Asia report: Markets mixed as RBA opens door to interest rate movement
Markets in Asia finished in a mixed state, as investors digested freshly-released minutes from the Reserve Bank of Australia which suggested the central bank was willing to adjust interest rates if economic conditions required it.
In Japan, the Nikkei 225 was down 0.69% at 21,535.25, as the yen weakened 0.04% against the dollar to last trade at JPY 107.95.
Of the major components on the benchmark index, automation specialist Fanuc was down 1.51%, fashion firm Fast Retailing lost 0.49%, and technology conglomerate SoftBank Corporation slid 1.2%.
The broader Topix index fell 0.48% to end its trading day at 1,568.74, as Tokyo’s markets returned from a public holiday on Monday.
On the mainland, the Shanghai Composite lost 0.16% to 2,937.62, and the smaller, technology-heavy Shenzhen Composite slipped just 0.03% to settle at 1,571.81.

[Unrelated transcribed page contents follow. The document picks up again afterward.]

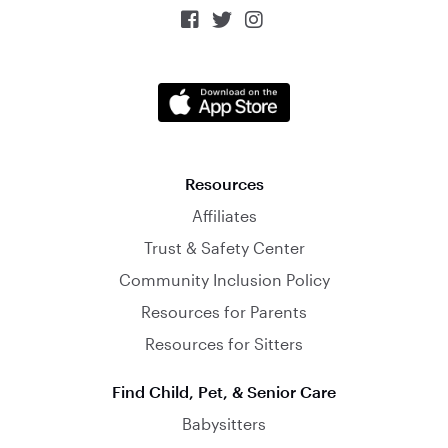



Resources
Affiliates
Trust & Safety Center
Community Inclusion Policy
Resources for Parents
Resources for Sitters
Find Child, Pet, & Senior Care
Babysitters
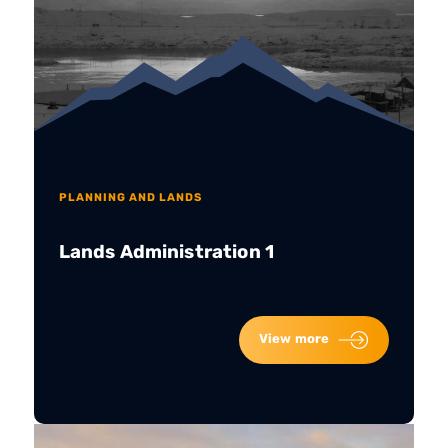
PLANNING AND LANDS
Lands Administration 1
View more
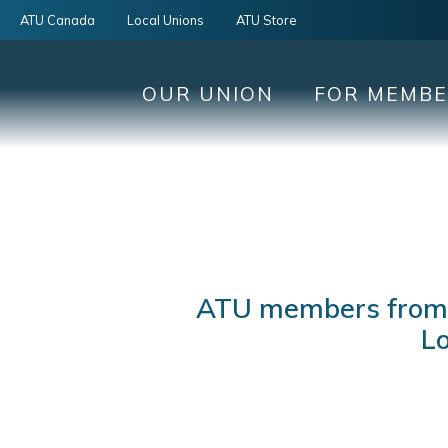
ATU Canada
Local Unions
ATU Store
OUR UNION
FOR MEMB
ATU members from a
Lo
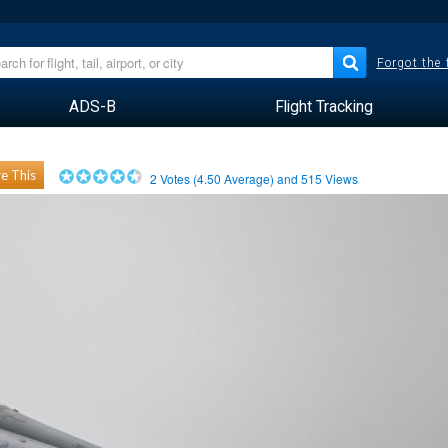
Forgot the
ADS-B
Flight Tracking
e This
2
Votes (
4.50
Average) and
515
Views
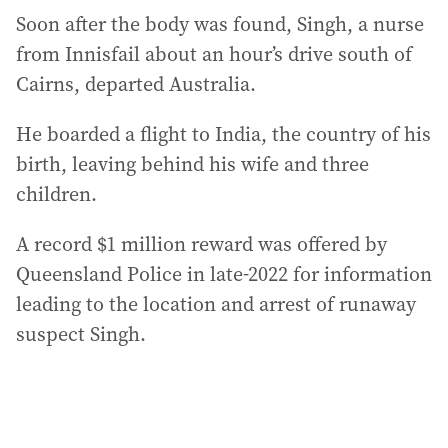
Soon after the body was found, Singh, a nurse
from Innisfail about an hour’s drive south of
Cairns, departed Australia.
He boarded a flight to India, the country of his
birth, leaving behind his wife and three
children.
A record $1 million reward was offered by
Queensland Police in late-2022 for information
leading to the location and arrest of runaway
suspect Singh.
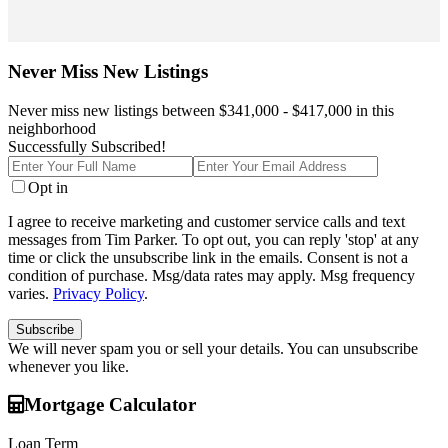
Never Miss New Listings
Never miss new listings between $341,000 - $417,000 in this
neighborhood
Successfully Subscribed!
Enter
Enter
Full
Your
Opt in
Name
Email
I agree to receive marketing and customer service calls and text
messages from Tim Parker. To opt out, you can reply 'stop' at any
time or click the unsubscribe link in the emails. Consent is not a
condition of purchase. Msg/data rates may apply. Msg frequency
varies.
Privacy Policy
.
Subscribe
We will never spam you or sell your details. You can unsubscribe
whenever you like.
Mortgage Calculator
Loan Term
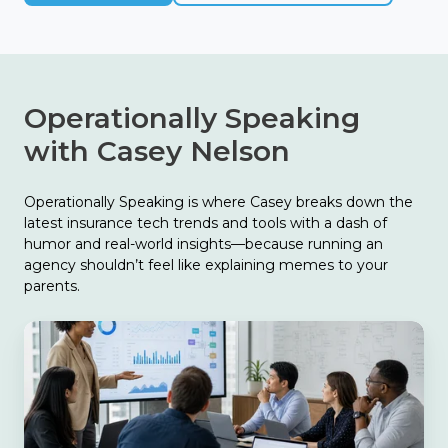
Operationally Speaking
with Casey Nelson
Operationally Speaking is where Casey breaks down the
latest insurance tech trends and tools with a dash of
humor and real-world insights—because running an
agency shouldn’t feel like explaining memes to your
parents.
The
Biggest
Finding
in
Catalyit’s
2026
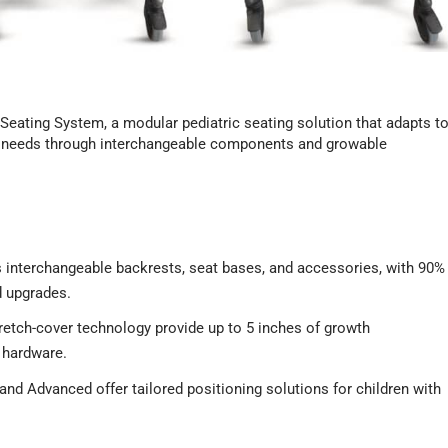
eating System, a modular pediatric seating solution that adapts t
rt needs through interchangeable components and growable
interchangeable backrests, seat bases, and accessories, with 90%
 upgrades.
etch-cover technology provide up to 5 inches of growth
 hardware.
nd Advanced offer tailored positioning solutions for children with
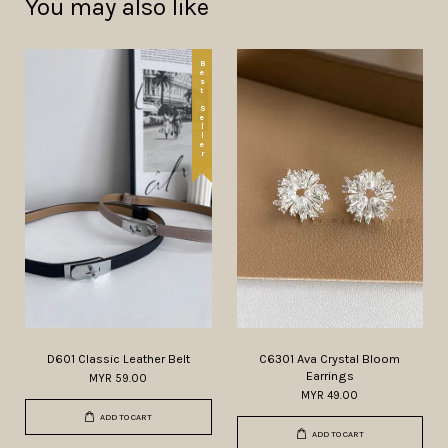
You may also like
Best Seller
D601 Classic Leather Belt
C6301 Ava Crystal Bloom
Earrings
MYR 59.00
MYR 49.00
ADD TO CART
ADD TO CART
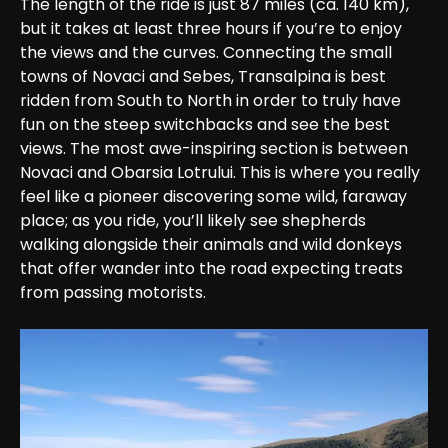
The length of the ride is just 87 miles (ca. 140 km), 
but it takes at least three hours if you’re to enjoy 
the views and the curves. Connecting the small 
towns of Novaci and Sebes, Transalpina is best 
ridden from South to North in order to truly have 
fun on the steep switchbacks and see the best 
views. The most awe-inspiring section is between 
Novaci and Obarsia Lotrului. This is where you really 
feel like a pioneer discovering some wild, faraway 
place; as you ride, you’ll likely see shepherds 
walking alongside their animals and wild donkeys 
that offer wander into the road expecting treats 
from passing motorists.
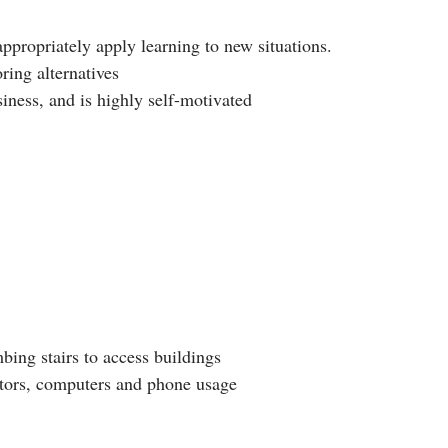
appropriately apply learning to new situations.
ring alternatives
iness, and is highly self-motivated
bing stairs to access buildings
ators, computers and phone usage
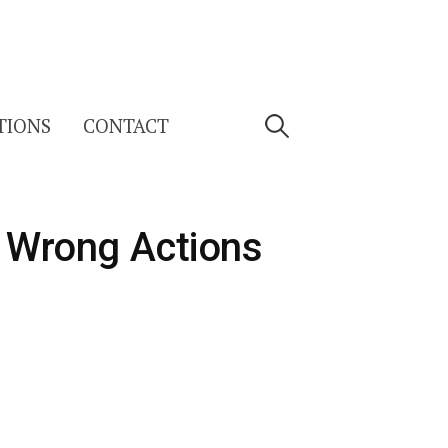
Search
TIONS
CONTACT
for:
g Wrong Actions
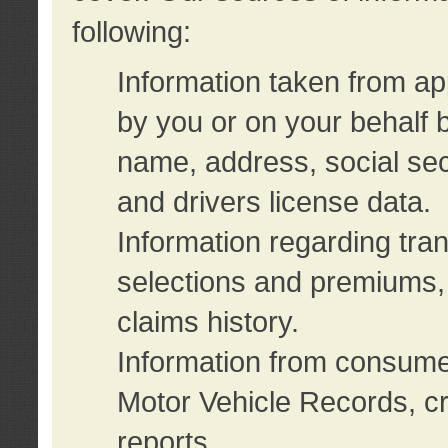
following:
Information taken from ap
by you or on your behalf 
name, address, social sec
and drivers license data.
Information regarding tra
selections and premiums, 
claims history.
Information from consumer
Motor Vehicle Records, cr
reports.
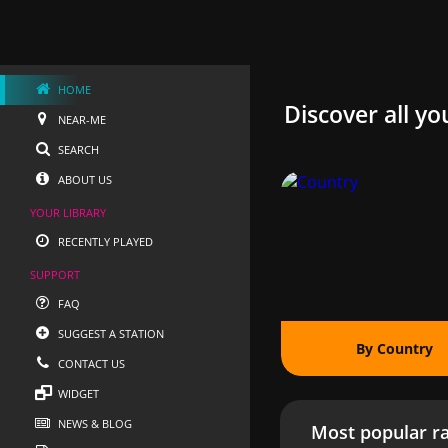
HOME
Discover all yo
NEAR-ME
SEARCH
ABOUT US
YOUR LIBRARY
RECENTLY PLAYED
SUPPORT
FAQ
SUGGEST A STATION
By Country
CONTACT US
WIDGET
NEWS & BLOG
Most popular ra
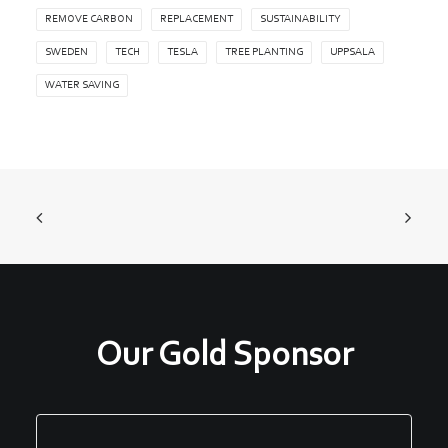
REMOVE CARBON
REPLACEMENT
SUSTAINABILITY
SWEDEN
TECH
TESLA
TREE PLANTING
UPPSALA
WATER SAVING
Our Gold Sponsor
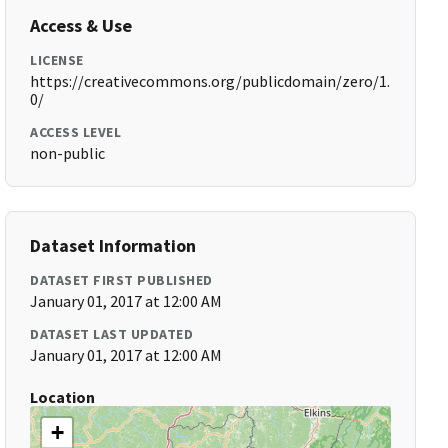
Access & Use
LICENSE
https://creativecommons.org/publicdomain/zero/1.
0/
ACCESS LEVEL
non-public
Dataset Information
DATASET FIRST PUBLISHED
January 01, 2017 at 12:00 AM
DATASET LAST UPDATED
January 01, 2017 at 12:00 AM
Location
+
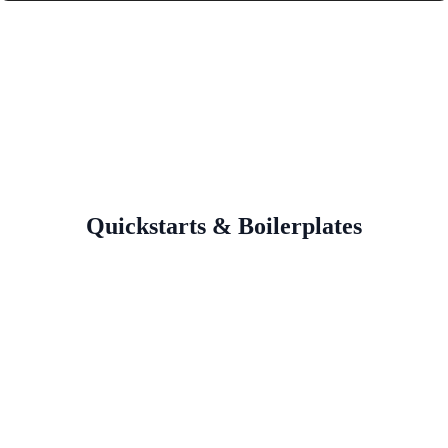
Quickstarts & Boilerplates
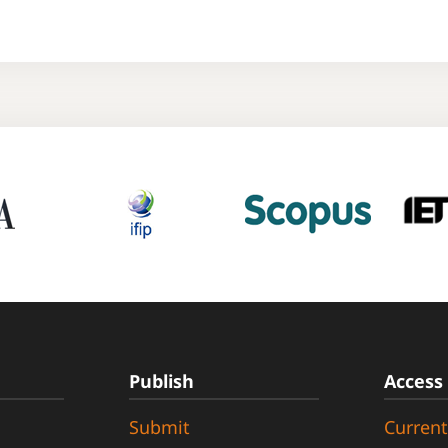
Publish
Access
Submit
Current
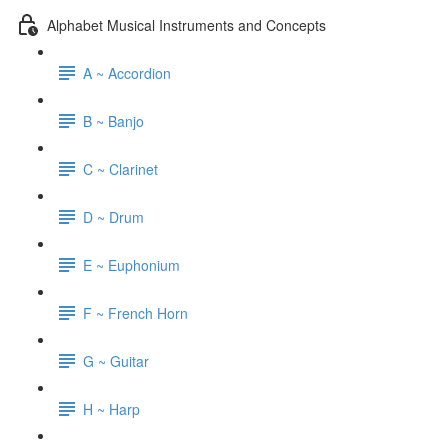
Alphabet Musical Instruments and Concepts
A ~ Accordion
B ~ Banjo
C ~ Clarinet
D ~ Drum
E ~ Euphonium
F ~ French Horn
G ~ Guitar
H ~ Harp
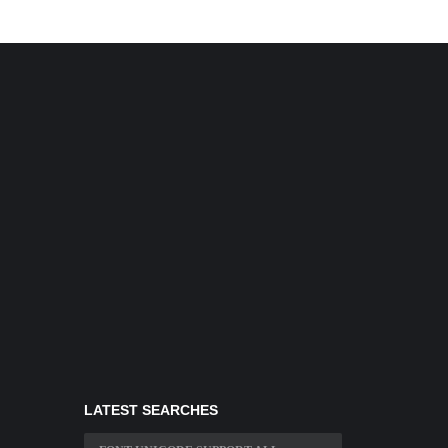
LATEST SEARCHES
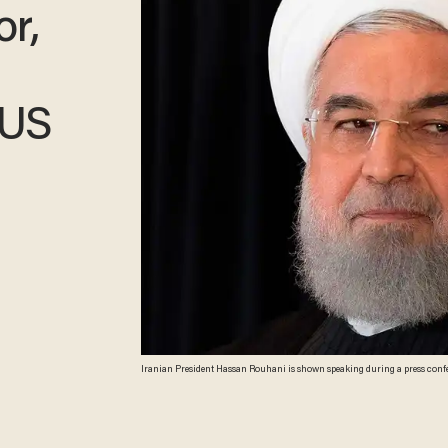
r,
 US
Iranian President Hassan Rouhani is shown speaking during a press confere
( JIM WATSON/AFP/Getty Images)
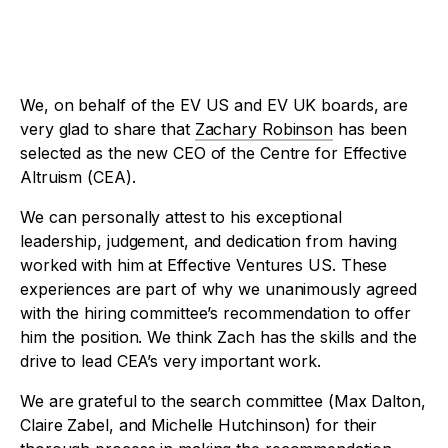
We, on behalf of the EV US and EV UK boards, are
very glad to share that
Zachary Robinson
has been
selected as the new CEO of the Centre for Effective
Altruism (CEA).
We can personally attest to his exceptional
leadership, judgement, and dedication from having
worked with him at Effective Ventures US. These
experiences are part of why we unanimously agreed
with the hiring committee’s recommendation to offer
him the position. We think Zach has the skills and the
drive to lead CEA’s very important work.
We are grateful to the search committee (Max Dalton,
Claire Zabel, and Michelle Hutchinson) for their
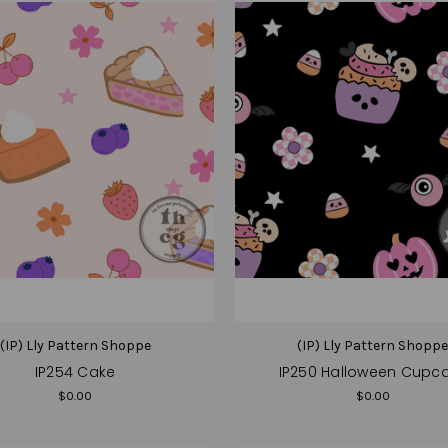
(IP) Lly Pattern Shoppe
(IP) Lly Pattern Shopp
IP254 Cake
IP250 Halloween Cupc
$0.00
$0.00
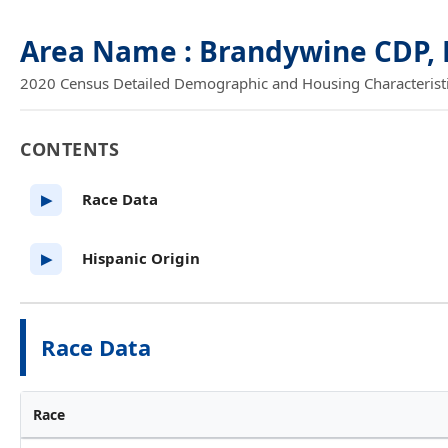
Area Name : Brandywine CDP,
2020 Census Detailed Demographic and Housing Characteristics
CONTENTS
Race Data
▶
Hispanic Origin
▶
Race Data
Race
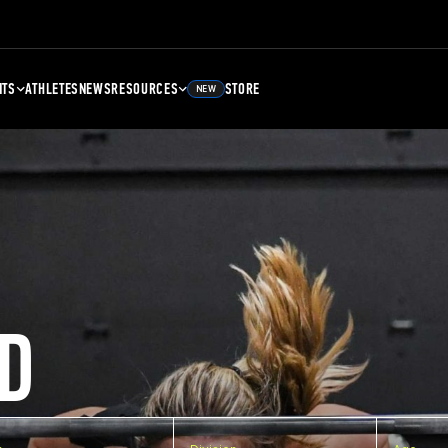
NTS
ATHLETES
NEWS
RESOURCES
STORE
NEW
D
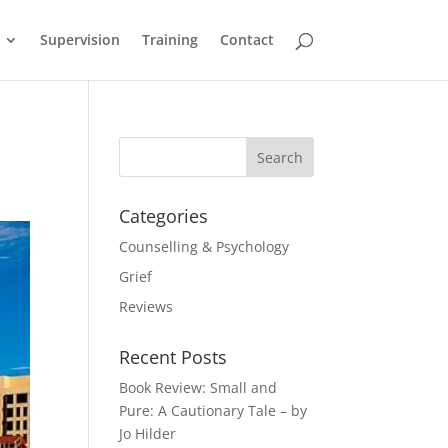
Supervision
Training
Contact
Categories
Counselling & Psychology
Grief
Reviews
Recent Posts
Book Review: Small and
Pure: A Cautionary Tale – by
Jo Hilder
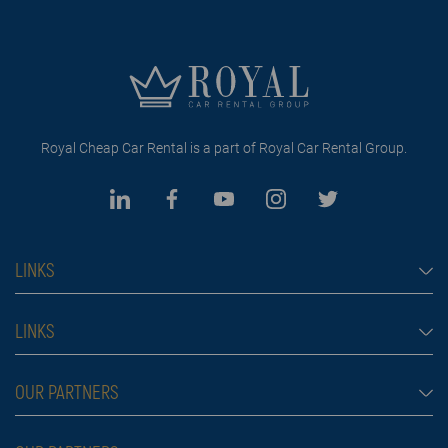
Royal Cheap Car Rental is a part of Royal Car Rental Group.
LINKS
Cheap car rental Dubai
LINKS
Car rental
Rental conditions
OUR PARTNERS
Prices
Blog
FAQ
Rent a car Belgrade Aldi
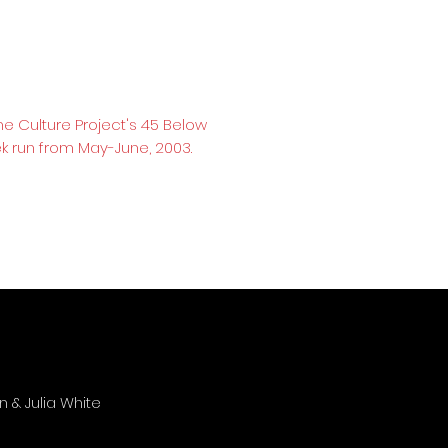
he Culture Project's 45 Below
k run from May-June, 2003.
 & Julia White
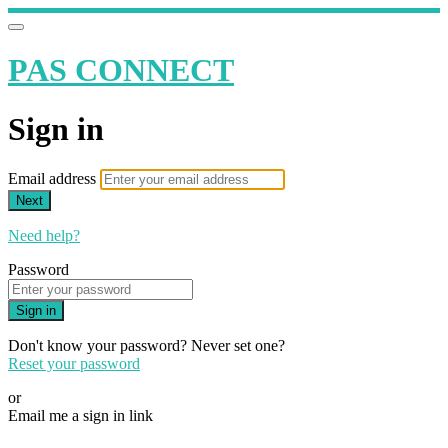
PAS CONNECT
Sign in
Email address
Next
Need help?
Password
Sign in
Don't know your password? Never set one?
Reset your password
or
Email me a sign in link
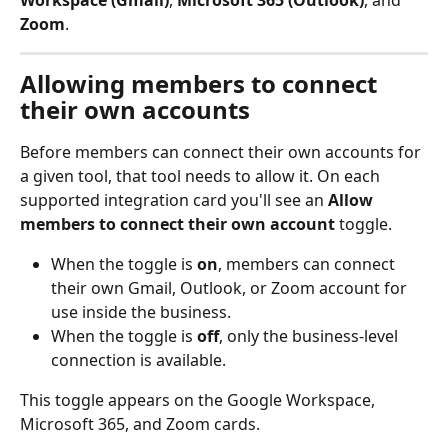
Workspace (Gmail)
, 
Microsoft 365 (Outlook)
, and 
Zoom
.
Allowing members to connect 
their own accounts
Before members can connect their own accounts for 
a given tool, that tool needs to allow it. On each 
supported integration card you'll see an 
Allow 
members to connect their own account
 toggle.
When the toggle is 
on
, members can connect 
their own Gmail, Outlook, or Zoom account for 
use inside the business.
When the toggle is 
off
, only the business-level 
connection is available.
This toggle appears on the Google Workspace, 
Microsoft 365, and Zoom cards.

South Korea’s Kospi was ahead 0.45% at 2,091.87, while the Hang Seng Index in Hong Kong rose 0.23% to 28,619.62.
The blue-chip technology stocks were mixed in Seoul, with Samsung Electronics up 0.86% and chipmaker SK Hynix down 0.13%.
Leading the business pages on the Korean peninsula was Bank of America Merrill Lynch’s South Korean branch, which was told it was being fined KRW 175m ($0.15m) by the Korea Exchange for irregular trading.
Oil prices were higher as the region went to bed, with Brent crude last up 0.33% at $66.70 per barrel, and West Texas Intermediate rising 0.35% to $59.79.
In Australia, the S&P/ASX 200 slipped 0.18% to close at 6,641.00.
Major miner Rio Tinto was down 0.64% in Sydney trading, after the company reported a delay and a cost blowout at its underground copper mine in Mongolia.
The firm also said iron ore shipments were down 3.5% in the second quarter, which it put down to cyclone-related disruptions earlier in the year.
During the Sydney session, the Reserve Bank of Australia released the minutes of its monetary policy meeting in July, which showed it was prepared to move on interest rates if necessary.
“The board would continue to monitor developments in the labour market closely and adjust monetary policy if needed to support sustainable growth in the economy and the achievement of the inflation target over time,” the minutes read.
“Lower interest rates would provide more Australians with jobs and assist with achieving more assured progress towards the inflation target.”
London Capital Group senior market analyst Ipek Ozkardeskaya said the RBA would be watching developments in China carefully, given the close ties between the two economies.
“Stocks in Australia treaded water, even though the Reserve Bank of Australia meeting minutes showed that policymakers are ready to pull the interest rates lower to boost growth as the slowdown in China, Australia’s largest trading partner, weighs on its economy.”
Across the Tasman Sea, New Zealand’s S&P/NZX 50 was down 0.1% at 10,651.20, led lower by airport operator AIAL, which was off 2.3%.
Both of the down under dollars were weaker on the greenback, with the Aussie last off 0.21% at AUD 1.4236, and the Kiwi retreating 0.02% to NZD 1.4886.